Sempre con il gruppo di ricerca del Dipartimento DISTAL dell'Università di Bologna, il ricercatore sardo Valerio Joe Utzeri, in collaborazione con un gruppo di ricerca austriaco, ha pubblicato un secondo lavoro che ha messo a confronto la genetica degli asini austro-ungarici con la genetica degli asini dell'Asinara.
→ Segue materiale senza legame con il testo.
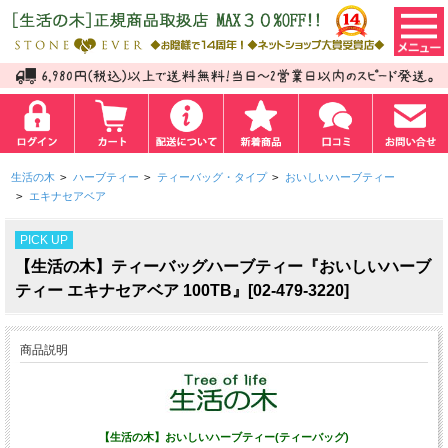
生活の木
>
ハーブティー
>
ティーバッグ・タイプ
>
おいしいハーブティー
>
エキナセアベア
PICK UP
【生活の木】ティーバッグハーブティー『おいしいハーブ
ティー エキナセアベア 100TB』[02-479-3220]
商品説明
【生活の木】おいしいハーブティー(ティーバッグ)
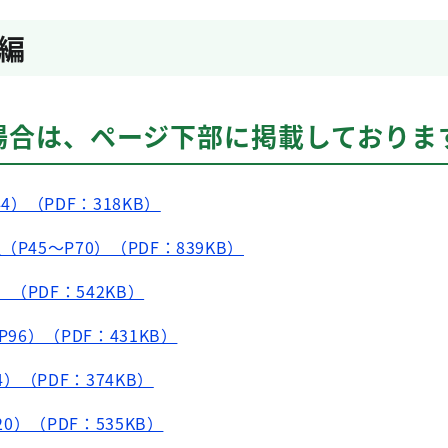
編
場合は、ページ下部に掲載しておりま
4）（PDF：318KB）
P45～P70）（PDF：839KB）
）（PDF：542KB）
96）（PDF：431KB）
4）（PDF：374KB）
20）（PDF：535KB）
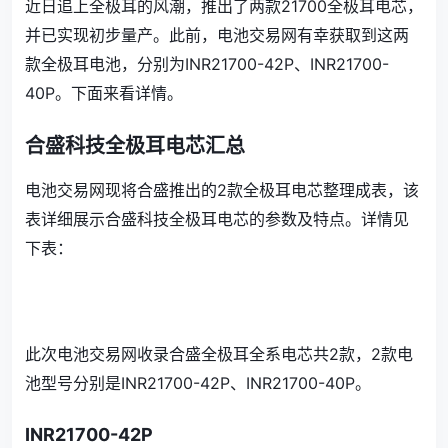
近日追上全极耳的风潮，推出了两款21700全极耳电芯，
并已实现初步量产。此前，电池交易网有幸获取到这两
款全极耳电池，分别为INR21700-42P、INR21700-
40P。下面来看详情。
合盛科技全极耳电芯汇总
电池交易网现将合盛推出的2款全极耳电芯整理成表，该
表详细展示合盛科技全极耳电芯的参数及特点。详情见
下表：
此次电池交易网收录合盛全极耳全系电芯共2款，2款电
池型号分别是INR21700-42P、INR21700-40P。
INR21700-42P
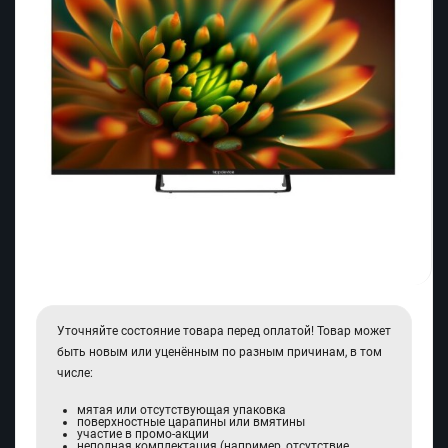
Уточняйте состояние товара перед оплатой! Товар может
быть новым или уценённым по разным причинам, в том
числе:
мятая или отсутствующая упаковка
поверхностные царапины или вмятины
участие в промо-акции
неполная комплектация (например, отсутствие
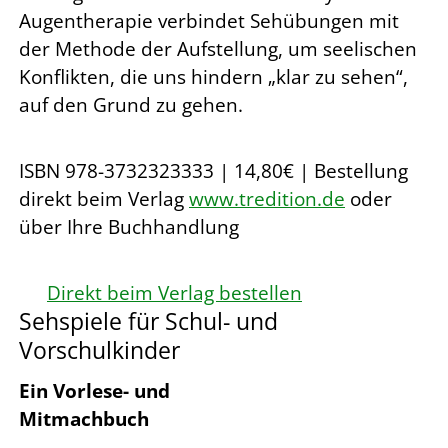
Augentherapie verbindet Sehübungen mit
der Methode der Aufstellung, um seelischen
Konflikten, die uns hindern „klar zu sehen“,
auf den Grund zu gehen.
ISBN 978-3732323333 | 14,80€ | Bestellung
direkt beim Verlag
www.tredition.de
oder
über Ihre Buchhandlung
Direkt beim Verlag bestellen
Sehspiele für Schul- und
Vorschulkinder
Ein Vorlese- und
Mitmachbuch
Questo perché gli asini austro-ungarici presentano un fenotipo molto simile a quello degli asini dell'Asinara caratterizzato da occhi molto chiari e mantello bianco.

Valerio Joe Utzeri
Valerio Joe Utzeri

"Questa coincidenza" dice ancora il ricercatore oristanese, "si aggiunge al fatto che nell'Asinara è presente un Mausoleo austro-ungarico, antico manufatto che testimonia i contatti tra l'Isola dell'Asinara e i soldati prigionieri che provenivano dall'impero Austro-Ungarico fino all'isola durante la prima guerra mondiale; le tempistiche tra scritti storici che attestano la presenza degli asini bianchi nell'isola e il periodo della costruzione del Mausoleo ed esodo di persone dall'impero Austro-Ungarico risulterebbero compatibili, portando a far supporre un'origine non sarda degli Asini dell'Asinara". I risultati di questo lavoro scientifico hanno permesso di scartare l'ipotesi di un'origine comune delle due razze asinine, in quanto gli asini austro-ungarici, pur essendo bianchi, non presentano forme di albinismo dovute alla mutazione presente negli asini dell'Asinara. Si conferma quindi l'ipotesi già avanzata da Utzeri e colleghi nel 2016, che prevede che l'origine degli Asini dell'Asinara è da ricercarsi all'interno della Sardegna stessa. "L'asino bianco dell'Asinara continua a mantenere il suo fascino" conclude il ricercatore "e gli studi sul suo DNA lo legano sempre più intimamente all'isola dove vive in completa libertà, ma dove può essere ammirato da tutti per la sua unicità".

I primi autori della ricerca sono Gertrud Grilz-Seger (Università di Scienze Veterinarie di Vienna) e Valerio Joe Utzeri (Dipartimento DISTAL, Università di Bologna), tra gli autori anche Anisa Ribani, Valeria Taurisano e i prof Luca Fontanesi e Gottfried Brem.